Nas últimas semanas o país ficou a perceber que as generalidade das barragens, de norte a sul, se encontravam se encontram com a capacidade de armazenamento a um nível anormalmente baixo.
A explicação mais imediata, mas eventualmente não a mais correcta, seria que tudo se ficaria a dever à falta de chuva. Naturalmente que após a uma consulta dos dados históricos da meteorologia facilmente se fica a perceber que, apesar de um nível de pluviosidade ser inferior ao normal, esta redução não é particularmente significativa e se revela como incapaz de explicar a falta de água nas barragens.
Uma análise dos dados fornecidos pela REN e relativos ao balanço energético do Sistema Eléctrico Nacional, permite encontrar a principal explicação para este fenómeno e que se relaciona com a relativamente elevada produção de energia hídrica, nos últimos quatro meses de 2021. Esta apresenta sempre uma contribuição mensal que oscila 10,8%, para o mês de Setembro, e 16,9%, no mês de Dezembro.
Uma análise, mais detalhada e alongada no tempo, permite igualmente compreender que com a ausência da produção de energia vinda das antigas centrais a carvão do Pêgo e de Sines, o sistema ficou claramente deficitário, sendo necessário recorrer à quase totalidade da potência disponível das centrais de ciclo combinado a gás natural, à importação de electricidade e finalmente à disponibilidade hídrica (água das barragens). Fica assim absolutamente perceptível o motivo pelo qual o nível de água nas barragens é bastante abaixo do normal. Há necessidade de produzir electricidade.

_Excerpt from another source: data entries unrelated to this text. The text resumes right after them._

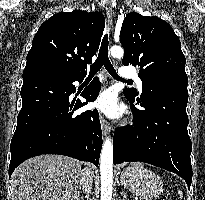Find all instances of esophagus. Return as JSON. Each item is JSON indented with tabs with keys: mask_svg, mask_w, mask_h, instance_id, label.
Listing matches in <instances>:
<instances>
[{
	"mask_svg": "<svg viewBox=\"0 0 205 200\" xmlns=\"http://www.w3.org/2000/svg\"><path fill=\"white\" fill-rule=\"evenodd\" d=\"M106 14L108 19V32L111 34L113 30V9L110 3L106 5ZM100 122L103 134L106 135L108 132H110V125L108 121L105 120L102 116L100 118Z\"/></svg>",
	"mask_w": 205,
	"mask_h": 200,
	"instance_id": "34e87169",
	"label": "esophagus"
}]
</instances>
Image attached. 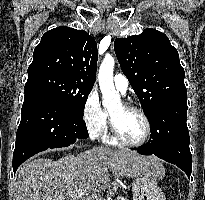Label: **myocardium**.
Wrapping results in <instances>:
<instances>
[{
	"label": "myocardium",
	"instance_id": "f54148a6",
	"mask_svg": "<svg viewBox=\"0 0 205 200\" xmlns=\"http://www.w3.org/2000/svg\"><path fill=\"white\" fill-rule=\"evenodd\" d=\"M124 109L128 110V111H133V112H136L138 113L144 123H145V133H144V136L143 138L138 141V142H130V141H127L126 139L123 138V136L120 134V132L118 131L111 115H110V130H111V135L112 137L115 139L116 142L124 145V146H127V147H140L142 145H144L150 138L151 136V132H152V126H151V122H150V119L149 117L147 116V114L145 113V111L143 109H141L140 107L136 106V105H133L131 103H123L122 104Z\"/></svg>",
	"mask_w": 205,
	"mask_h": 200
}]
</instances>
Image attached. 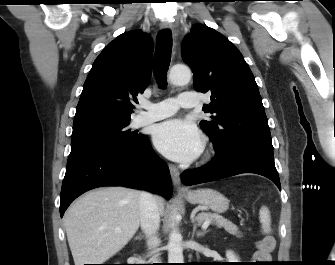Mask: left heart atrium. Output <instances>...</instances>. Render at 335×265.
Instances as JSON below:
<instances>
[{
	"label": "left heart atrium",
	"instance_id": "1",
	"mask_svg": "<svg viewBox=\"0 0 335 265\" xmlns=\"http://www.w3.org/2000/svg\"><path fill=\"white\" fill-rule=\"evenodd\" d=\"M155 147L175 161H190L202 151L203 141L198 129L182 119H171L157 125L153 132Z\"/></svg>",
	"mask_w": 335,
	"mask_h": 265
}]
</instances>
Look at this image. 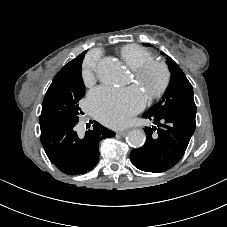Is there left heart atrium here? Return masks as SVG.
<instances>
[{
  "mask_svg": "<svg viewBox=\"0 0 227 227\" xmlns=\"http://www.w3.org/2000/svg\"><path fill=\"white\" fill-rule=\"evenodd\" d=\"M145 104V97L132 90L99 87L87 99L89 111L110 127L124 126Z\"/></svg>",
  "mask_w": 227,
  "mask_h": 227,
  "instance_id": "1",
  "label": "left heart atrium"
}]
</instances>
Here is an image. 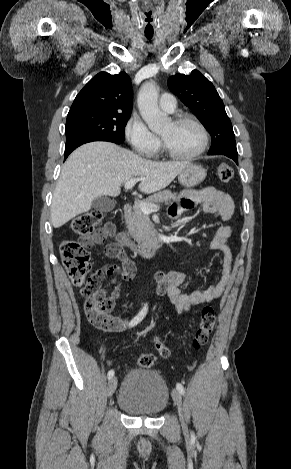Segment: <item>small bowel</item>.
<instances>
[{
	"label": "small bowel",
	"mask_w": 291,
	"mask_h": 469,
	"mask_svg": "<svg viewBox=\"0 0 291 469\" xmlns=\"http://www.w3.org/2000/svg\"><path fill=\"white\" fill-rule=\"evenodd\" d=\"M194 205H200L203 211L208 214H218L222 221V224L217 228L209 242V248L222 252L223 271L217 282L206 289L197 290L191 294H186L182 291L186 277L184 272L178 270L157 272L155 275L157 293L166 295L179 313L188 312L195 307L217 299L223 293L231 278L232 252L228 245V239L232 232L229 225L234 212L232 199L229 195L214 187L185 191L180 201L170 207L169 214L174 219L179 218L184 211L192 208ZM114 235H116L119 243L123 244L122 233L116 234L115 226L111 223L106 224L99 230L92 245H103L107 238ZM106 247L107 245L104 246L106 255L119 258L122 262L124 259H127L122 249L121 255L113 256L106 252ZM118 293V288H116L112 291L111 297L115 300L118 297ZM112 320L113 326L108 330L112 332H122L130 323H128V320L120 317H112Z\"/></svg>",
	"instance_id": "small-bowel-1"
}]
</instances>
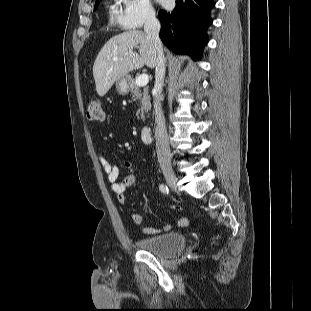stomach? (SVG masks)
<instances>
[{
    "label": "stomach",
    "mask_w": 311,
    "mask_h": 311,
    "mask_svg": "<svg viewBox=\"0 0 311 311\" xmlns=\"http://www.w3.org/2000/svg\"><path fill=\"white\" fill-rule=\"evenodd\" d=\"M131 78L126 75L115 82L116 90L120 95H126L130 91Z\"/></svg>",
    "instance_id": "obj_1"
}]
</instances>
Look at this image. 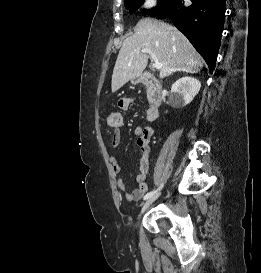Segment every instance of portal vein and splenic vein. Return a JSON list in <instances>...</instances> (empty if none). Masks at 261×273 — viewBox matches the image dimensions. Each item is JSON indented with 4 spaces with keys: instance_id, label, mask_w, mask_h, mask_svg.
I'll return each mask as SVG.
<instances>
[{
    "instance_id": "portal-vein-and-splenic-vein-1",
    "label": "portal vein and splenic vein",
    "mask_w": 261,
    "mask_h": 273,
    "mask_svg": "<svg viewBox=\"0 0 261 273\" xmlns=\"http://www.w3.org/2000/svg\"><path fill=\"white\" fill-rule=\"evenodd\" d=\"M141 52L142 53H148L150 56H151V60L154 62L153 63V66L156 68V69H161L162 68V63H160L156 57V55L148 48H143L141 49Z\"/></svg>"
}]
</instances>
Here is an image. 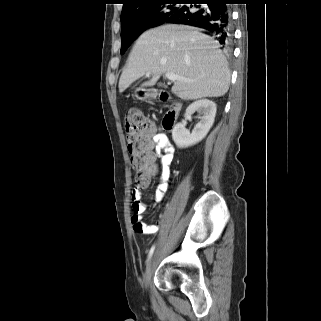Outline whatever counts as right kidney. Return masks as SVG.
<instances>
[{
	"mask_svg": "<svg viewBox=\"0 0 321 321\" xmlns=\"http://www.w3.org/2000/svg\"><path fill=\"white\" fill-rule=\"evenodd\" d=\"M195 112L201 114L202 117L192 133H189L185 128L186 123H177L172 131L173 141L179 148L195 145L205 138L214 123L216 104L208 99L197 100L187 107L186 115L190 116Z\"/></svg>",
	"mask_w": 321,
	"mask_h": 321,
	"instance_id": "right-kidney-1",
	"label": "right kidney"
}]
</instances>
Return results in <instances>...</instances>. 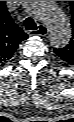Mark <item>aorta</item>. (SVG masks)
<instances>
[{"label":"aorta","instance_id":"aorta-1","mask_svg":"<svg viewBox=\"0 0 74 122\" xmlns=\"http://www.w3.org/2000/svg\"><path fill=\"white\" fill-rule=\"evenodd\" d=\"M25 11L48 28V40L53 48L61 49L70 42L72 30L68 17L54 1H25Z\"/></svg>","mask_w":74,"mask_h":122}]
</instances>
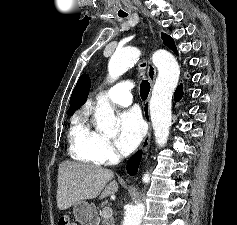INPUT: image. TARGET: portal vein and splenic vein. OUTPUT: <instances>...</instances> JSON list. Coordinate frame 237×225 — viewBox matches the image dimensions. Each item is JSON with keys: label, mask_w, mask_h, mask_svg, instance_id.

É de igual destaque o saldo importador de energia eléctrica, em que após longos anos de neutralidade se transformou deficitariamente com a importação de electricidade de espanhola, cuja incorporação variou, no período anteriormente referido, entre 8,3% e 21,9% da totalidade do consumo.
Trata-se de uma situação para a qual diversos especialistas já tinham alertado, pois o encerramento precipitado das centrais a carvão (aproximadamente 2 GW) poderia tornar Portugal num país deficitário em termos de energia eléctrica. O ano de 2024 foi sendo sempre apontado como o ano a partir do qual faria sentido abdicar da incorporação do carvão, uma vez que nessa data o conjunto das três barragens do Tâmega (cerca de 1GW), pertencentes à Iberdrola, entraria em produção máxima, e ao que ainda se iriam somar as muitas centrais solares, ainda em construção. Tudo isto permitiria colmatar a ausência do carvão e realmente permitiria concretizar uma transição energética justa e sustentada.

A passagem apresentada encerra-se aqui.